Gaining control

On one of my bookshelves, I have a bust of Socrates. From time to time I walk by that shelf and my eyes fall on the sculpture. Whenever this happens, I take a moment and reflect on what I'm doing right then. What would Socrates have to say about it? Would I do the same thing, and do
it in the same way, if he were standing beside me, watching me?

Sometimes this brief meditation makes me rethink my plans. At other times, I simply go on without any alteration. But on the whole, I've changed: the habit helps me to step out of the flow of daily life, reflect more often on what I'm doing, thinking, feeling — and if necessary, adjust. It ascertains that the contents of my reflections are applied frequently and consistently.

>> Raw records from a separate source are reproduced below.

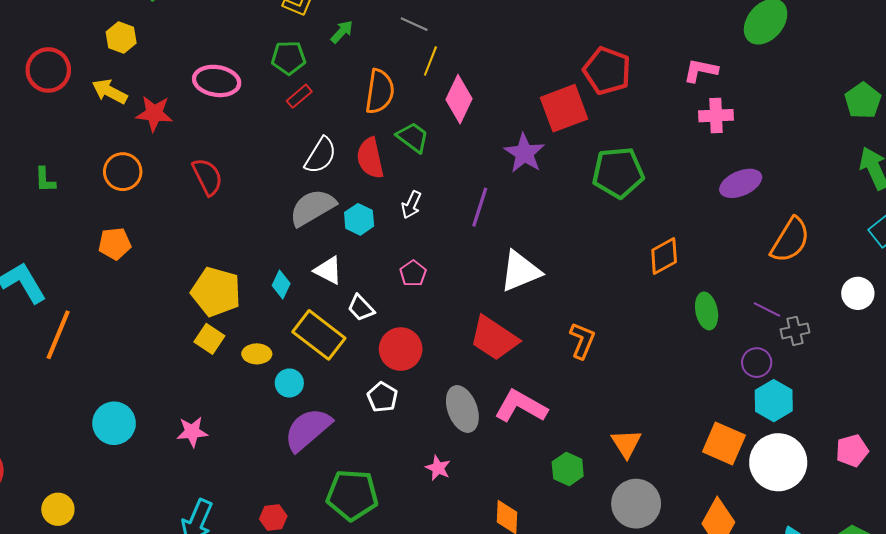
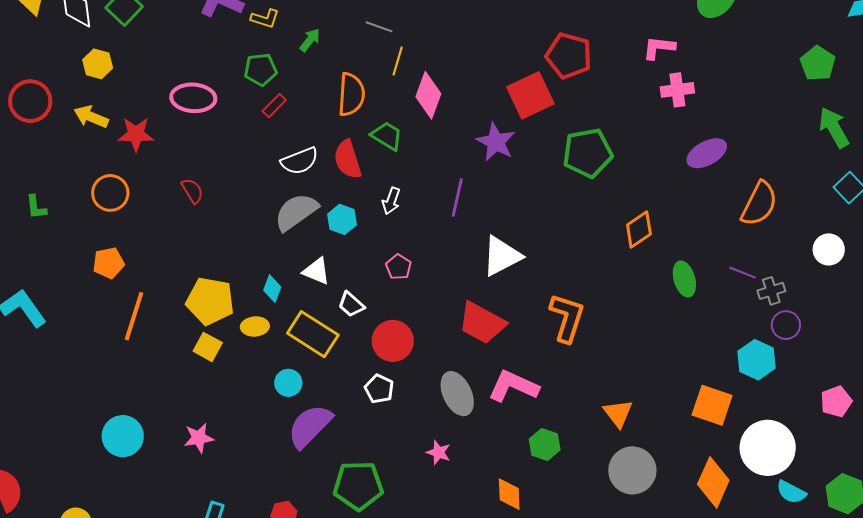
white semicircle: (321, 155) -> (300, 161), turned 42
red semicircle: (207, 177) -> (192, 191), size x0.7
orange line: (58, 335) -> (134, 316), moved
orange L-shape: (582, 341) -> (567, 318), size x1.4
yellow ellipse: (257, 354) -> (255, 326), moved
purple circle: (757, 363) -> (786, 325), moved
white circle: (778, 462) -> (768, 448), moved
green hexagon: (568, 469) -> (545, 445), moved

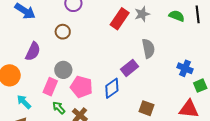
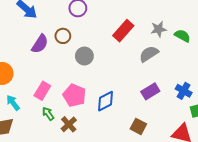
gray star: (142, 14) -> (159, 29), moved
gray semicircle: (148, 49) -> (149, 54), moved, turned -120
purple semicircle: (33, 51) -> (40, 44), moved
purple rectangle: (130, 68) -> (150, 91), moved
gray circle: (63, 70) -> (84, 56), moved

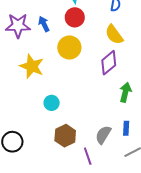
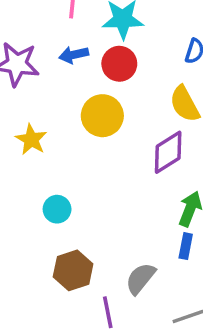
blue arrow: (44, 24) -> (74, 55), moved, turned -84
yellow star: (32, 66) -> (31, 140), size x0.7
blue rectangle: (126, 128) -> (186, 246), moved

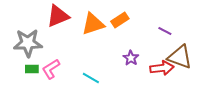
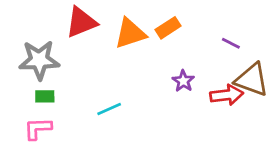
pink L-shape: (51, 69) -> (38, 129), moved, turned 30
cyan line: (91, 78) -> (109, 109), moved, turned -54

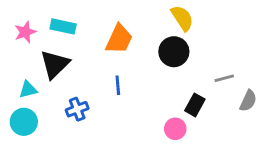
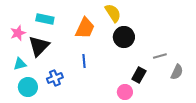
yellow semicircle: (182, 18) -> (113, 13), moved
pink star: (25, 32) -> (18, 33), moved
cyan circle: (24, 122) -> (28, 87), moved

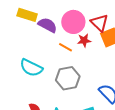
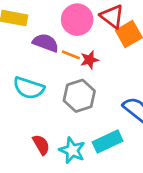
purple semicircle: (47, 25) -> (46, 43), moved
red star: (84, 41) -> (89, 60), moved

In this function, it is not unlike a control technique as used in many areas of engineering. But there is more to it than that: it also shapes my relationship with myself, the way I interact with the tendencies and dispositions that shape my character (for the better and worse).

For example, I have experienced my 'inner voice' becoming more clearly
audible: I'm better aware of my thoughts in a given situation. And much to my own surprise, what this inner voice has to say isn't always good, that is, it's really not well thought-out many, many times. It's
simply bad advice. But, astonishingly, more often than not, the better options are clearly recognizable. (Or to put it differently, I know better than my inner voice by far — but how can that be the case, seeing that it is my inner voice?) And sadly enough, I've still found myself following it's corrupt counsel again and again.

Since I'm more alert to this nearly inaudible whispering, since I've
started forcing it out into the open, I have gained control, bringing my own considered thinking back to guide my feelings and actions. That's easier now: I can actually consider what it says, challenge it — and correct it, with all the determination and firmness that is required. You should know your inner voice, and shape it, if at all possible. Take care.